Material for this task below:

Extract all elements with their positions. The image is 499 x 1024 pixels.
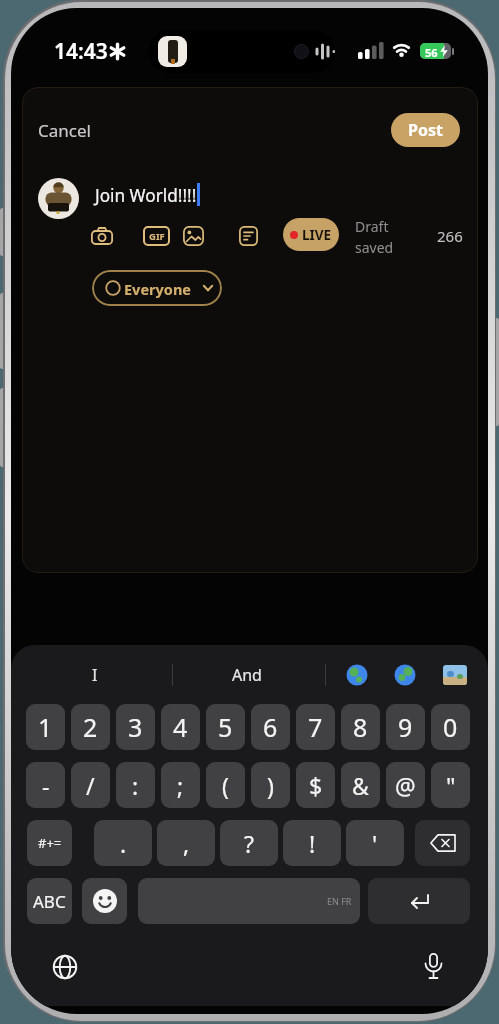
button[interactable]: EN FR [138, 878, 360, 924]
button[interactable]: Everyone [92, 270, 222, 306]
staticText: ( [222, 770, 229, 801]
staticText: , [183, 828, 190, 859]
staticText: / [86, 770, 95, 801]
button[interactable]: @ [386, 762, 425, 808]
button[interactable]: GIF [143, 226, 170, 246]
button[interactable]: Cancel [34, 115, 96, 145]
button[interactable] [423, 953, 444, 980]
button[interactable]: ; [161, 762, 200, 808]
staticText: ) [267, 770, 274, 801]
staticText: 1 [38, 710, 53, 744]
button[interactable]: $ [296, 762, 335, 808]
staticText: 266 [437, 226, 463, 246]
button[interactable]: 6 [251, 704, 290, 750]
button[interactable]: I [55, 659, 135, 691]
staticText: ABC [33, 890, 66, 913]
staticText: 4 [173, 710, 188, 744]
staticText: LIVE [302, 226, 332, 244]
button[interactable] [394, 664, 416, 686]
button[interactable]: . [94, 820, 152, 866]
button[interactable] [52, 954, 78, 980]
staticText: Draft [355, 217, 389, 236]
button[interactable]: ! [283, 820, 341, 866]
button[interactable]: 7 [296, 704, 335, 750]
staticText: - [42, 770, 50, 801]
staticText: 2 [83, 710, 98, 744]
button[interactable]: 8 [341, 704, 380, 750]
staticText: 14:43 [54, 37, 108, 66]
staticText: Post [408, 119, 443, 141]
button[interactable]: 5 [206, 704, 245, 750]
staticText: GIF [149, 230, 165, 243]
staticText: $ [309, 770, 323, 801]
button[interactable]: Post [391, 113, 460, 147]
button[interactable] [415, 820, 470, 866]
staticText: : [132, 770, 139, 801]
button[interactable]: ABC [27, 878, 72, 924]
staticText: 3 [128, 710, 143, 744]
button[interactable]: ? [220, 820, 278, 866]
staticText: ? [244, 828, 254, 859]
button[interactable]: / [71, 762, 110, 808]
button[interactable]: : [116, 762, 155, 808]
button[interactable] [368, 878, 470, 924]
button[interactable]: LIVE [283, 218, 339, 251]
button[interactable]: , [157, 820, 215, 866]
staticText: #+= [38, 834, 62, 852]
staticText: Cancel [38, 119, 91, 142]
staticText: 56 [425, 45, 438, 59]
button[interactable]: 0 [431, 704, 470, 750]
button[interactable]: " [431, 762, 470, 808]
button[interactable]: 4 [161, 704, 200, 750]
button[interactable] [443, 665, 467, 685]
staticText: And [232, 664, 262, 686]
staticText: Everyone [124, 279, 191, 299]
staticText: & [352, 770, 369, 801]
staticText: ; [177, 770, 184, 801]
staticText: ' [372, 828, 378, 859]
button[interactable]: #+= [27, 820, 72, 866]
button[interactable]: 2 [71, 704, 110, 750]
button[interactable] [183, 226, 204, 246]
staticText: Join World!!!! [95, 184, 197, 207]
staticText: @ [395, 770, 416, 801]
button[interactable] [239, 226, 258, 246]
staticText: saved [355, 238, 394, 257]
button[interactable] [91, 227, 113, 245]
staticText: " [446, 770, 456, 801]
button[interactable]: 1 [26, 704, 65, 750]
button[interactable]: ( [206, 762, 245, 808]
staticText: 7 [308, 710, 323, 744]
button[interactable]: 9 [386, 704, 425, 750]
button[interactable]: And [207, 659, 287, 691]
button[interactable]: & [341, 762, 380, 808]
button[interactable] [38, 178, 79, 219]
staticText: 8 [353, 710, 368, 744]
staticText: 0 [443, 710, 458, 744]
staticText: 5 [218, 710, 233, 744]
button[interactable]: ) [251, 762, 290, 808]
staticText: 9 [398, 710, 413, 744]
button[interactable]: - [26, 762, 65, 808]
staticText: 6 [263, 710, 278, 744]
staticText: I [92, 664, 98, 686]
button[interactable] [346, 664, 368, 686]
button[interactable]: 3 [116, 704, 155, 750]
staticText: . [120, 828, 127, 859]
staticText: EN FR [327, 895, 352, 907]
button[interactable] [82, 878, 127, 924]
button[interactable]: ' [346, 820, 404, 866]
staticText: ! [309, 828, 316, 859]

End of Material for this task.
Material for this task below:

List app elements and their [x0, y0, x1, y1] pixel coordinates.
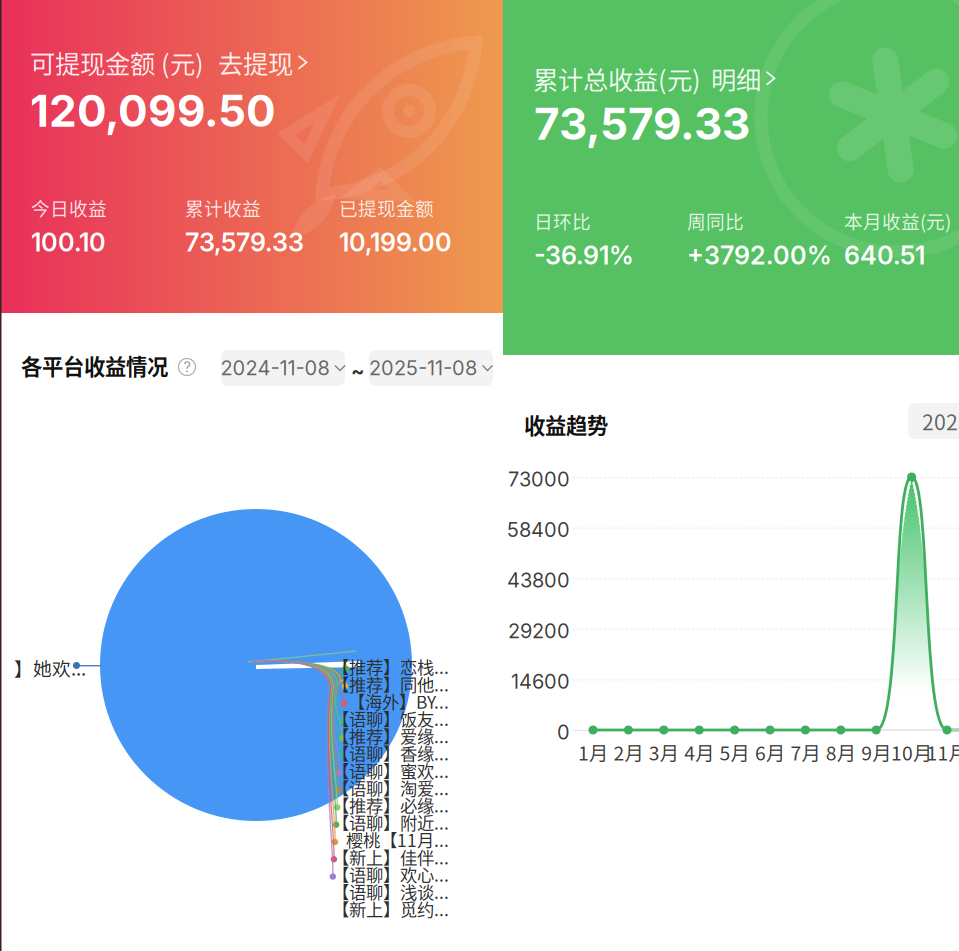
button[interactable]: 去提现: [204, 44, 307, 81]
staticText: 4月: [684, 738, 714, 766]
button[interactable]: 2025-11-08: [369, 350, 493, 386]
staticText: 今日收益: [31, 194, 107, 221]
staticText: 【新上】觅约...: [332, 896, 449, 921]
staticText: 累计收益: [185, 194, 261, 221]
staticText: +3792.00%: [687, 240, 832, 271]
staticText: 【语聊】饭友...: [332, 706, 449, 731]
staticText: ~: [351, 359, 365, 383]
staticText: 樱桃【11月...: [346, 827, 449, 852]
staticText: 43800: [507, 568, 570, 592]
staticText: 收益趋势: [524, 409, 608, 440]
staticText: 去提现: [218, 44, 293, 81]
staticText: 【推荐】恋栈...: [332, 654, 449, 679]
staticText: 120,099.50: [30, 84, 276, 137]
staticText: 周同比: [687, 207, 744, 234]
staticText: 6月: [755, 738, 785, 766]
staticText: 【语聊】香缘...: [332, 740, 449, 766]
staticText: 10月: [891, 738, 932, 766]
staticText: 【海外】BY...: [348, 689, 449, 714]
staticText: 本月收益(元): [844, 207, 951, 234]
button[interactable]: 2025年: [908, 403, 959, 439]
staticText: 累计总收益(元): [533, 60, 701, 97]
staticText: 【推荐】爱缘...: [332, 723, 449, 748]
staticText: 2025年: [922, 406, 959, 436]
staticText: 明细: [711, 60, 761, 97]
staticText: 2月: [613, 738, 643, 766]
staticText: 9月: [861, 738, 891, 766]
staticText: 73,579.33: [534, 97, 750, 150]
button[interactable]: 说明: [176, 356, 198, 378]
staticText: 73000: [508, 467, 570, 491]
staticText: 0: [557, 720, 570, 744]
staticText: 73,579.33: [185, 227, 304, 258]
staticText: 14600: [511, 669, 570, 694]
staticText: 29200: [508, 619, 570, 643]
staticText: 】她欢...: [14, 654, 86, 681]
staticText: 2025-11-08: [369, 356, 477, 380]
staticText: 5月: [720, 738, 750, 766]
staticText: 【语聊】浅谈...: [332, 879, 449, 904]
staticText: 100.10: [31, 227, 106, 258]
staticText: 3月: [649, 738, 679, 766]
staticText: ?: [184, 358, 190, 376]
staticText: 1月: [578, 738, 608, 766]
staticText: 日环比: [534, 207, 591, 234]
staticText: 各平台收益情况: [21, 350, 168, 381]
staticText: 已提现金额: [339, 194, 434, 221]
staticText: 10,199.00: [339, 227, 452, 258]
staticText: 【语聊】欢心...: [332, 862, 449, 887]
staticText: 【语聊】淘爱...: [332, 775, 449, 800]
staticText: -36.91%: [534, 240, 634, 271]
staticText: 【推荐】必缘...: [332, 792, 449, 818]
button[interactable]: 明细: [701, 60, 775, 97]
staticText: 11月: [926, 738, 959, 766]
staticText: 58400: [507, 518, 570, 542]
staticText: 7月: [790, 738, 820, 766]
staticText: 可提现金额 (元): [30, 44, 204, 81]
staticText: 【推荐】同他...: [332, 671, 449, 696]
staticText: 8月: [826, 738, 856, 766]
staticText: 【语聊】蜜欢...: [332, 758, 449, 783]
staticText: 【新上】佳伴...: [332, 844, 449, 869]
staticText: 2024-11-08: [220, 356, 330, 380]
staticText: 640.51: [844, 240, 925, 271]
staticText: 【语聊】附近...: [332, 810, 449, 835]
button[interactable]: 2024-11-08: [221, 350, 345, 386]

End of Material for this task.

» What you should do
Gather and copy every line of the data in which the string "Cancel" is found.

» Answer space
button[interactable]: Cancel [34, 115, 96, 145]
staticText: Cancel [38, 119, 91, 142]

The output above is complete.